Summary of the invention
The object of the present invention is exactly a kind of method providing purification of heavy metal ion for above-mentioned Problems existing. Class microassembly robot PenicilliumsubjanthinellumHG2014 is utilized to make corresponding microorganism remediation preparation, by this bacterium Adsorption of Heavy Metal Ions (Hg2+) effect, reduce the content of heavy metal in the environment such as soil, water body, and then protection of the environment, have development prospect.
The method of a kind of purification of heavy metal ion of the present invention, it may also be useful to class microassembly robot PenicilliumsubjanthinellumHG2014 processes the water containing heavy metal ion or soil.

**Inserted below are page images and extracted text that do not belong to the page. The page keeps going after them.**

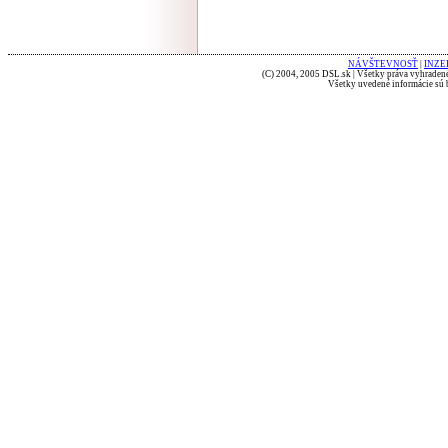
NÁVŠTEVNOSŤ
|
INZE
(C) 2004, 2005 DSL.sk | Všetky práva vyhradené
Všetky uvedené informácie sú b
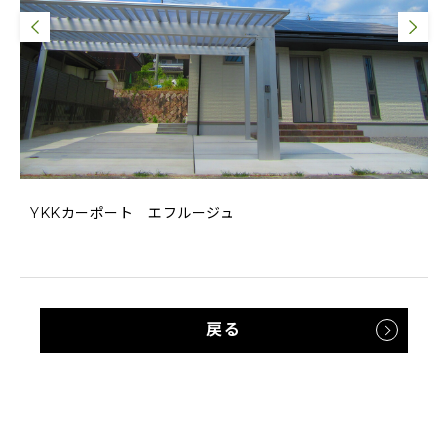
YKKカーポート エフルージュ
戻る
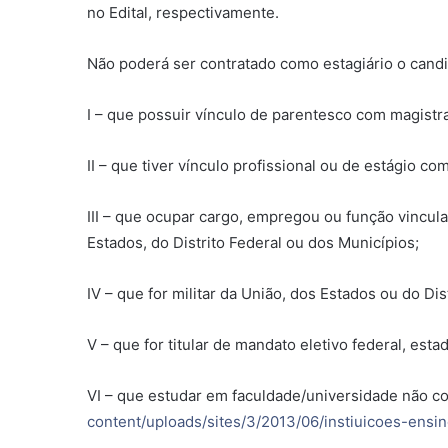
no Edital, respectivamente.
Não poderá ser contratado como estagiário o candi
I – que possuir vínculo de parentesco com magistrad
II – que tiver vínculo profissional ou de estágio 
III – que ocupar cargo, empregou ou função vincul
Estados, do Distrito Federal ou dos Municípios;
IV – que for militar da União, dos Estados ou do Dis
V – que for titular de mandato eletivo federal, estad
VI – que estudar em faculdade/universidade não co
content/uploads/sites/3/2013/06/instiuicoes-ensin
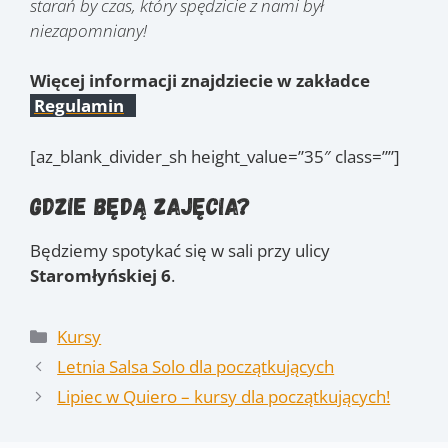
starań by czas, który spędzicie z nami był
niezapomniany!
Więcej informacji znajdziecie w zakładce
Regulamin
[az_blank_divider_sh height_value=”35″ class=””]
Gdzie będą zajęcia?
Będziemy spotykać się w sali przy ulicy
Staromłyńskiej 6
.
Kategorie
Kursy
Letnia Salsa Solo dla początkujących
Lipiec w Quiero – kursy dla początkujących!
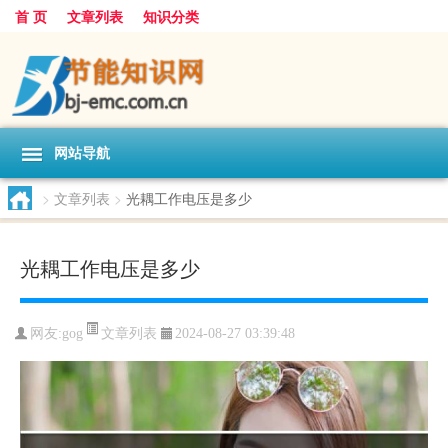
首 页
文章列表
知识分类
网站导航
>
文章列表
>
光耦工作电压是多少
光耦工作电压是多少
文章列表
网友:
gog
2024-08-27 03:39:48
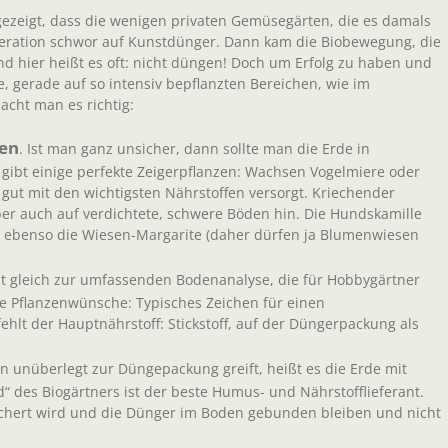
ezeigt, dass die wenigen privaten Gemüsegärten, die es damals
neration schwor auf Kunstdünger. Dann kam die Biobewegung, die
d hier heißt es oft: nicht düngen! Doch um Erfolg zu haben und
, gerade auf so intensiv bepflanzten Bereichen, wie im
acht man es richtig:
en
. Ist man ganz unsicher, dann sollte man die Erde in
 gibt einige perfekte Zeigerpflanzen: Wachsen Vogelmiere oder
gut mit den wichtigsten Nährstoffen versorgt. Kriechender
er auch auf verdichtete, schwere Böden hin. Die Hundskamille
, ebenso die Wiesen-Margarite (daher dürfen ja Blumenwiesen
ht gleich zur umfassenden Bodenanalyse, die für Hobbygärtner
die Pflanzenwünsche: Typisches Zeichen für einen
fehlt der Hauptnährstoff: Stickstoff, auf der Düngerpackung als
n unüberlegt zur Düngepackung greift, heißt es die Erde mit
 des Biogärtners ist der beste Humus- und Nährstofflieferant.
ichert wird und die Dünger im Boden gebunden bleiben und nicht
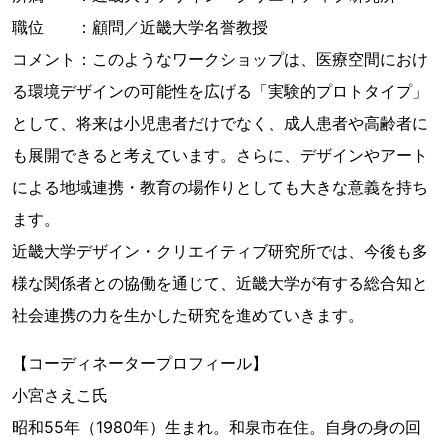
職位 ：顧問／近畿大学名誉教授
コメント：このようなワークショップは、医療空間におけ
る環境デザインの可能性を広げる「実験的プロトタイプ」
として、将来は小児患者だけでなく、成人患者や高齢者に
も展開できると考えています。さらに、デザインやアート
による地域連携・教育の場作りとしても大きな意義を持ち
ます。
近畿大学デザイン・クリエイティブ研究所では、今後も多
様な関係者との協働を通じて、近畿大学が有する総合知と
社会連携の力を生かした研究を進めていきます。
【コーディネータープロフィール】
小宮さえこ氏
昭和55年（1980年）生まれ。和泉市在住。自身の身の回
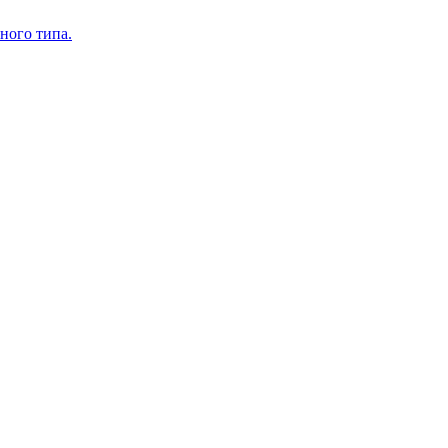
ного типа.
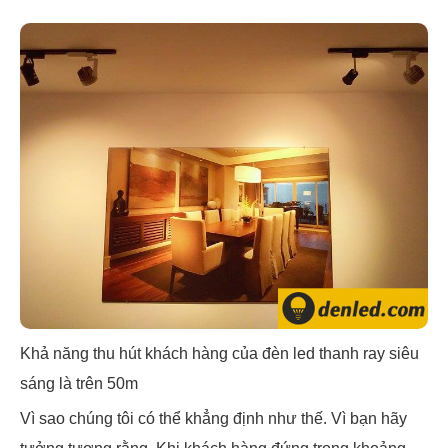
Khả năng thu hút khách hàng của đèn led thanh ray siêu
sáng là trên 50m
Vì sao chúng tôi có thể khẳng định như thế. Vì bạn hãy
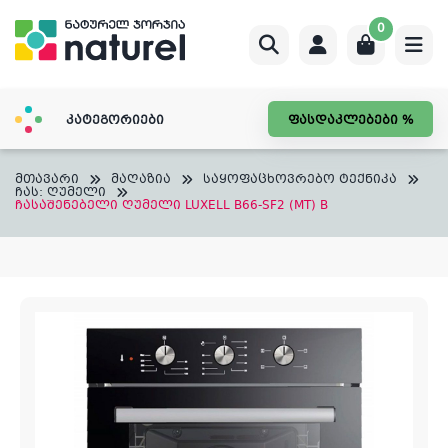
Skip
0
to
content
კატეგორიები
ფასდაკლებები %
მთავარი
მაღაზია
საყოფაცხოვრებო ტექნიკა
ჩას: ღუმელი
ჩასაშენებელი ღუმელი LUXELL B66-SF2 (MT) B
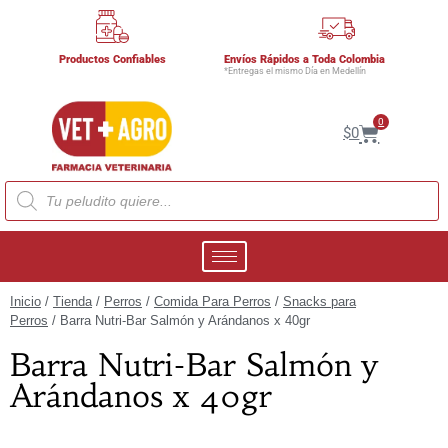
Productos Confiables
Envíos Rápidos a Toda Colombia
*Entregas el mismo Día en Medellín
0
$
0
Inicio
/
Tienda
/
Perros
/
Comida Para Perros
/
Snacks para
Perros
/ Barra Nutri-Bar Salmón y Arándanos x 40gr
Barra Nutri-Bar Salmón y
Arándanos x 40gr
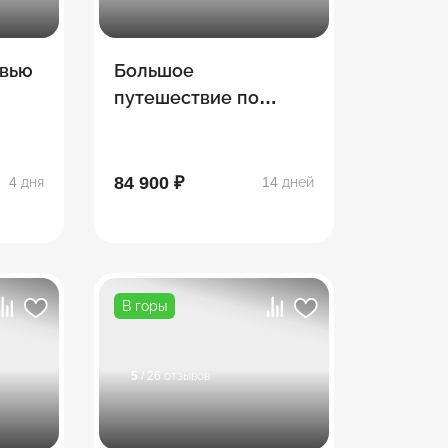
овью
Большое
путешествие по
Грузии с отдыхом на
море
84 900 ₽
4 дня
14 дней
В горы
5
/ 26 отзывов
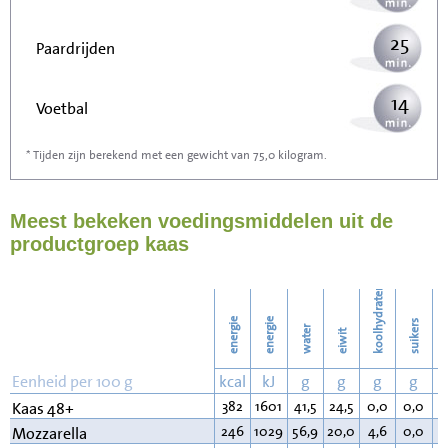
25
Paardrijden
14
Voetbal
* Tijden zijn berekend met een gewicht van 75,0 kilogram.
41
Stofzuigen
Meest bekeken voedingsmiddelen uit de
44
Strijken
productgroep kaas
51
Wassen
koolhydraten
energie
energie
suikers
water
eiwit
v
Eenheid per 100 g
kcal
kJ
g
g
g
g
382
1601
41,5
24,5
0,0
0,0
3
Kaas 48+
246
1029
56,9
20,0
4,6
0,0
1
Mozzarella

A kind microassembly robot bacterium of the present invention is in the center preservation of China Committee for Culture Collection of Microorganisms's common micro-organisms, address: No. 3, Yard 1, BeiChen xi Road, Chaoyang District, Beijing City, postcode: 100101, its deposit number is: CGMCCNO.9730, the Latin title of bacterial classification is Penicilliumsubjanthinellum, the microorganism (strain) of ginseng certificate: HG2014, preservation date is on October 10th, 2014.
22-35 DEG C, when pH is 5-9, class microassembly robot PenicilliumsubjanthinellumHG2014 enlarged culturing is also inoculated in pending heavy metal ion sewage or soil and processes at least 5 days.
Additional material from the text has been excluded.